> [Instructions for the task]:
Beginning with the line that holds "OpenStreetMap (167, 712)", write out the remaining lines of the material exactly, the last line included.
------------------------------------------------------------
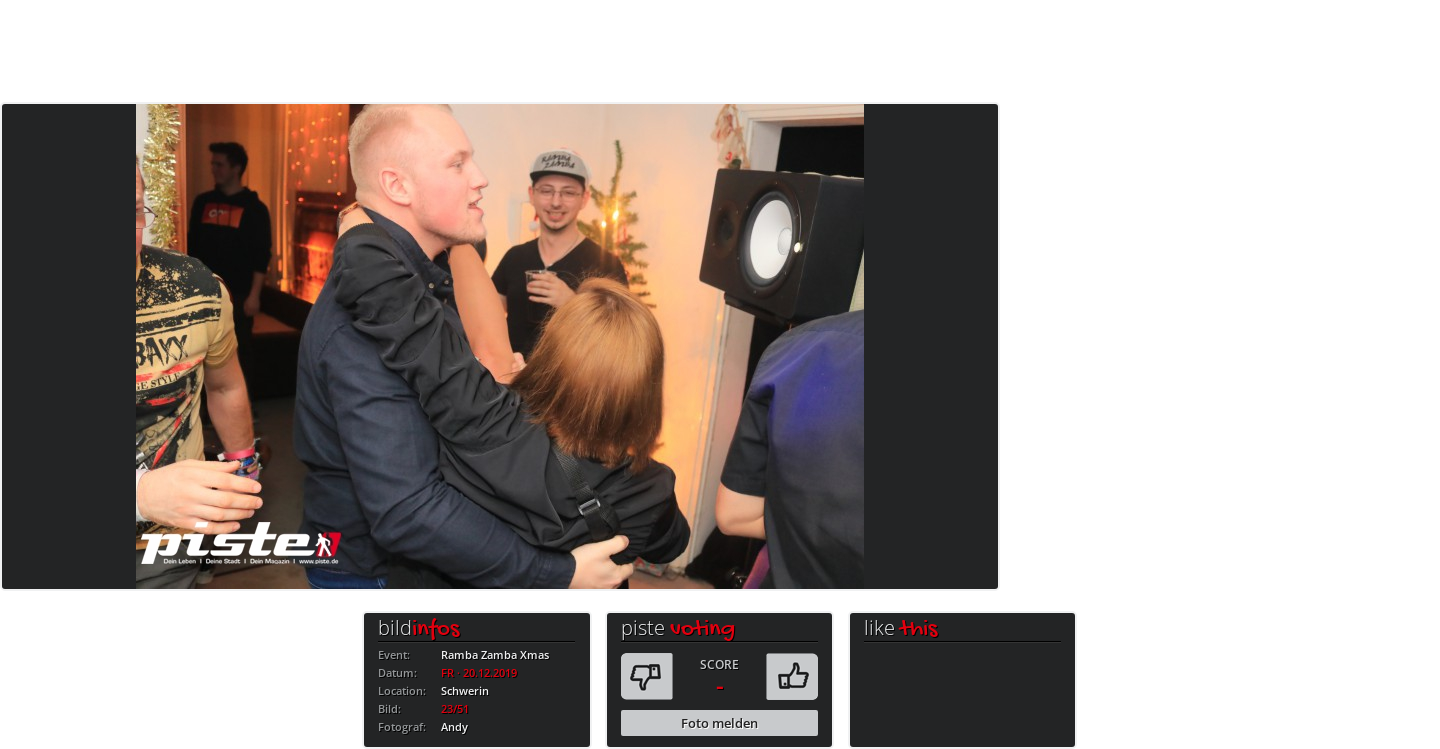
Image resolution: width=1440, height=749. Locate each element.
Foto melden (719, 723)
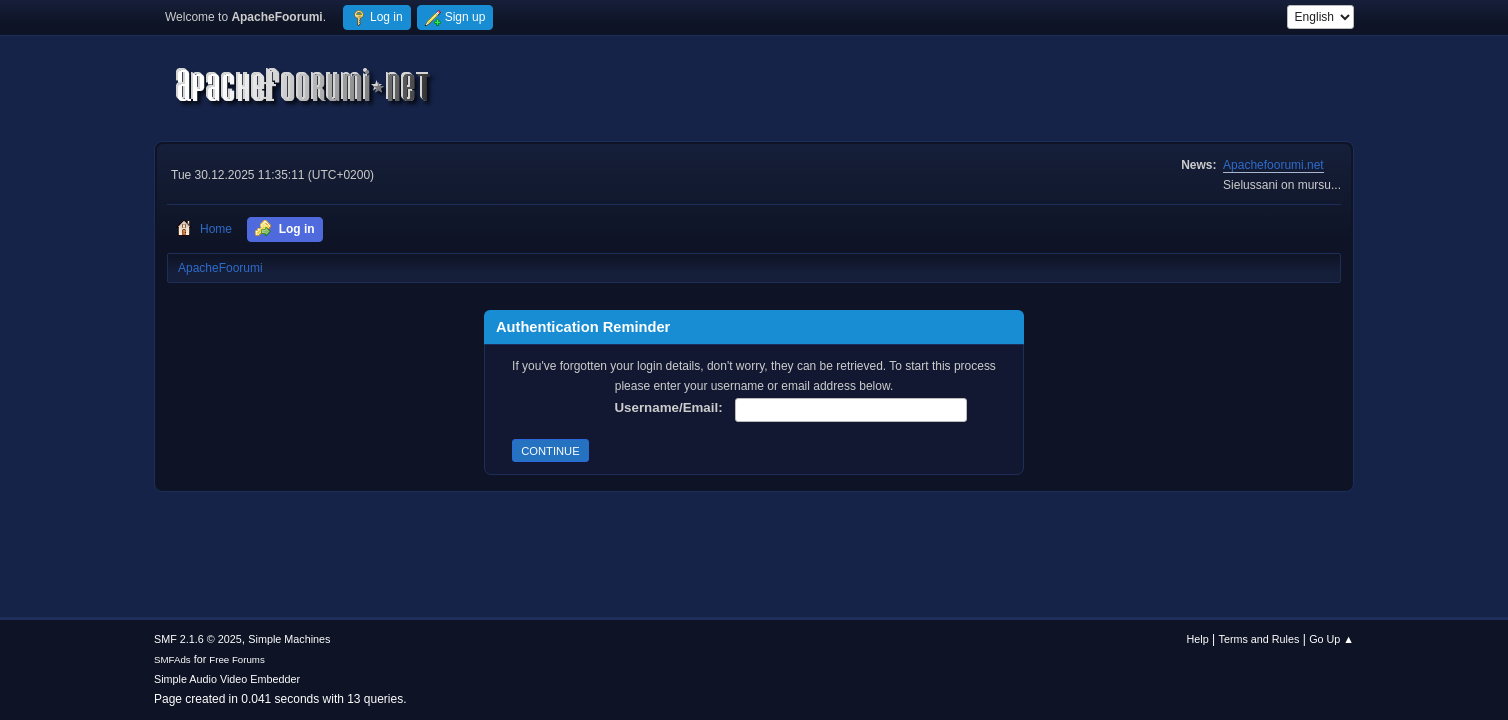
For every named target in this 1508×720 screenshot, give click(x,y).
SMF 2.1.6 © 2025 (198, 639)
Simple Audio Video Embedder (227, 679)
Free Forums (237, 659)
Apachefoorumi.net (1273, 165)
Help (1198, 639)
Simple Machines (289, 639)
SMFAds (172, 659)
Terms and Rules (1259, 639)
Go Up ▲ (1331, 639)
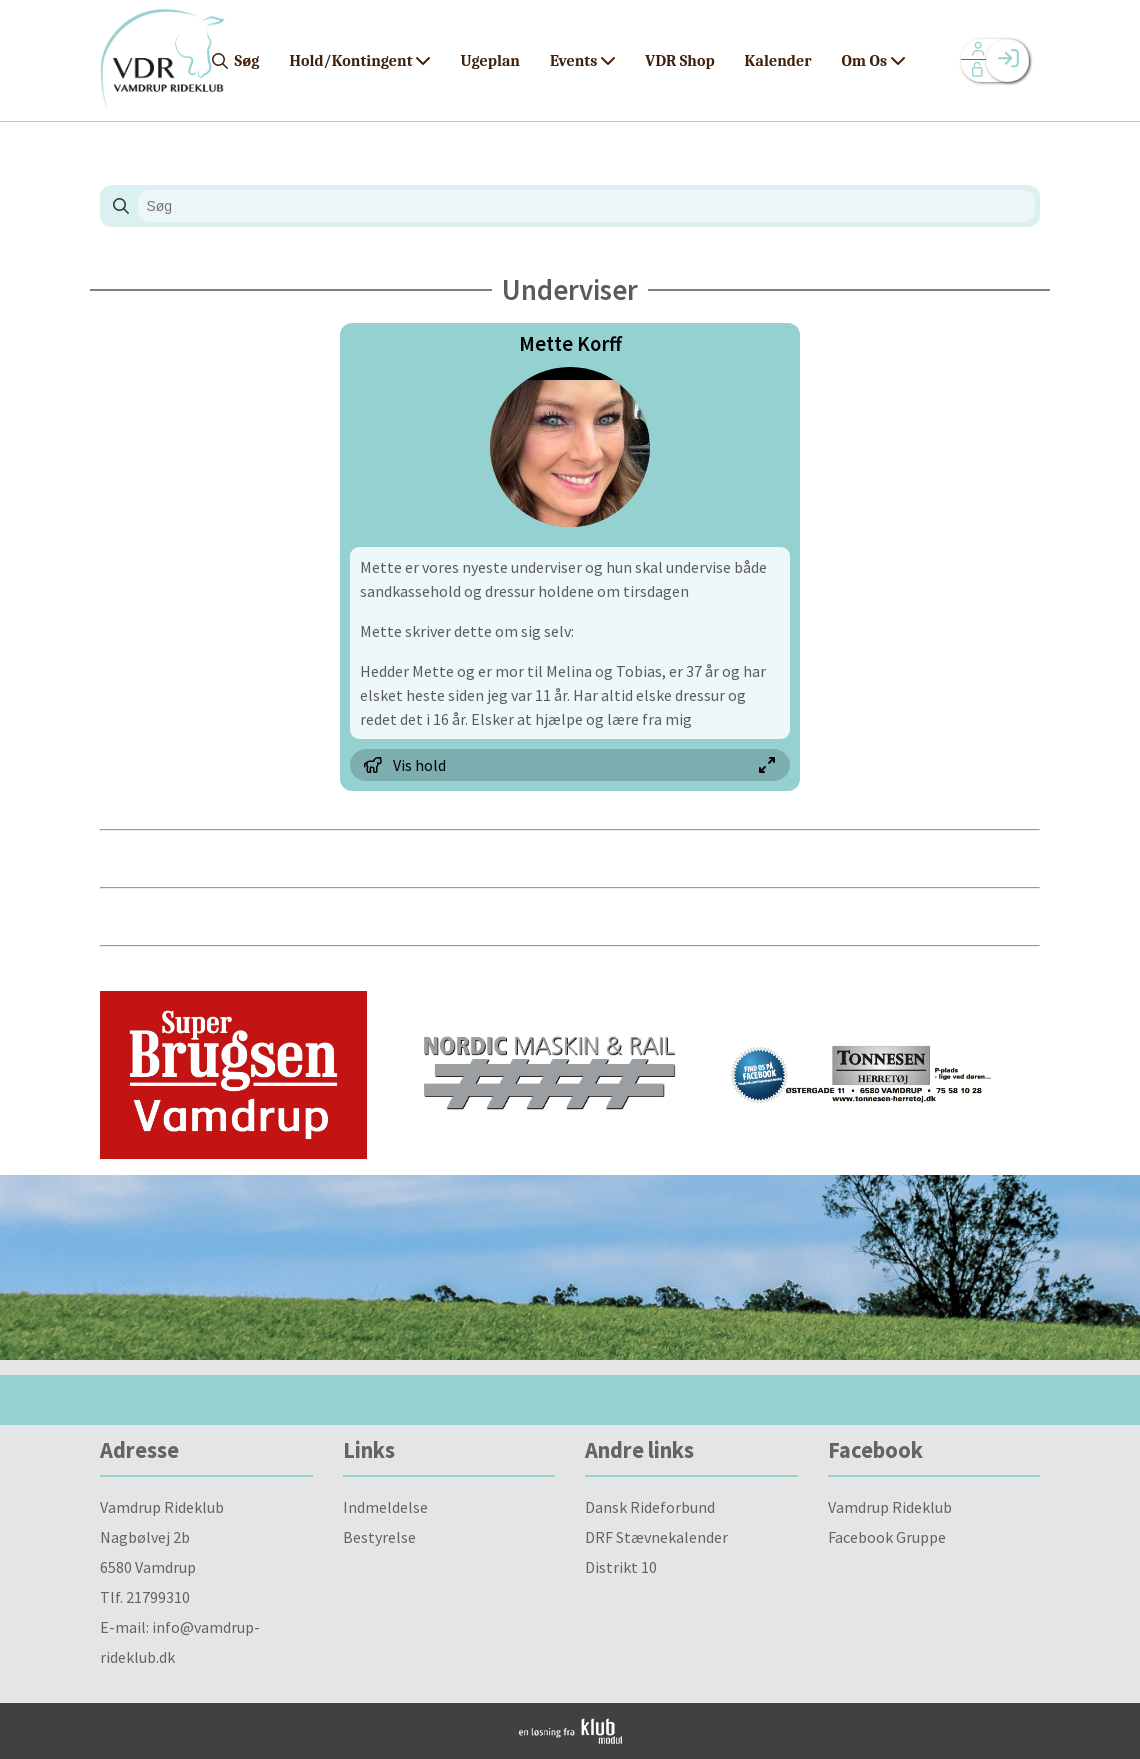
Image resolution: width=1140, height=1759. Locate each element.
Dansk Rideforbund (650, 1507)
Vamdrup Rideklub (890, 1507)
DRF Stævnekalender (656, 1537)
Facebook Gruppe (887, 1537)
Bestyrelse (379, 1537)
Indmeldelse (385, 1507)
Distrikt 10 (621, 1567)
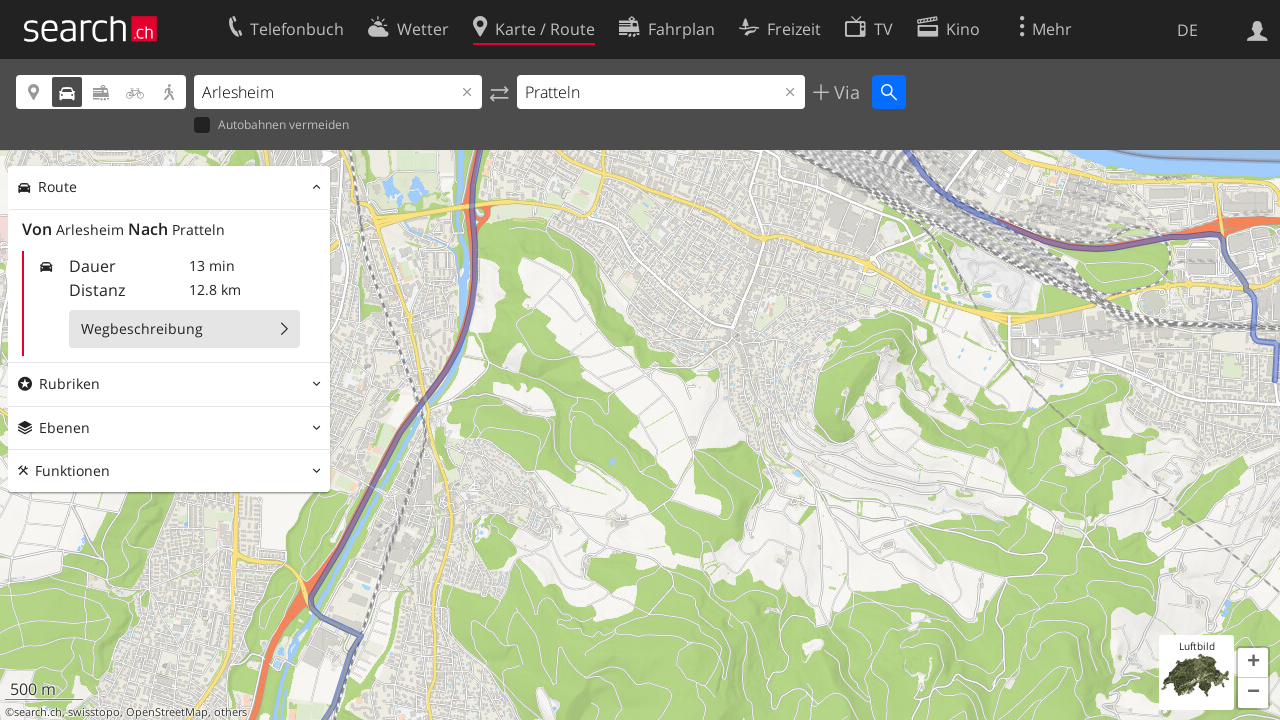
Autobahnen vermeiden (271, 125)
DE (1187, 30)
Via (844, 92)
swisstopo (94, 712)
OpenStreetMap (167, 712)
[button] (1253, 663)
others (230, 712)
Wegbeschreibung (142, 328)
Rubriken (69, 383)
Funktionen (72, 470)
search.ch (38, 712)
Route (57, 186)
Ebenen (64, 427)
------------------------------------------------------------
> [Problem solution]:
OpenStreetMap (167, 712)
[button] (1253, 663)
others (230, 712)
Wegbeschreibung (142, 328)
Rubriken (69, 383)
Funktionen (72, 470)
search.ch (38, 712)
Route (57, 186)
Ebenen (64, 427)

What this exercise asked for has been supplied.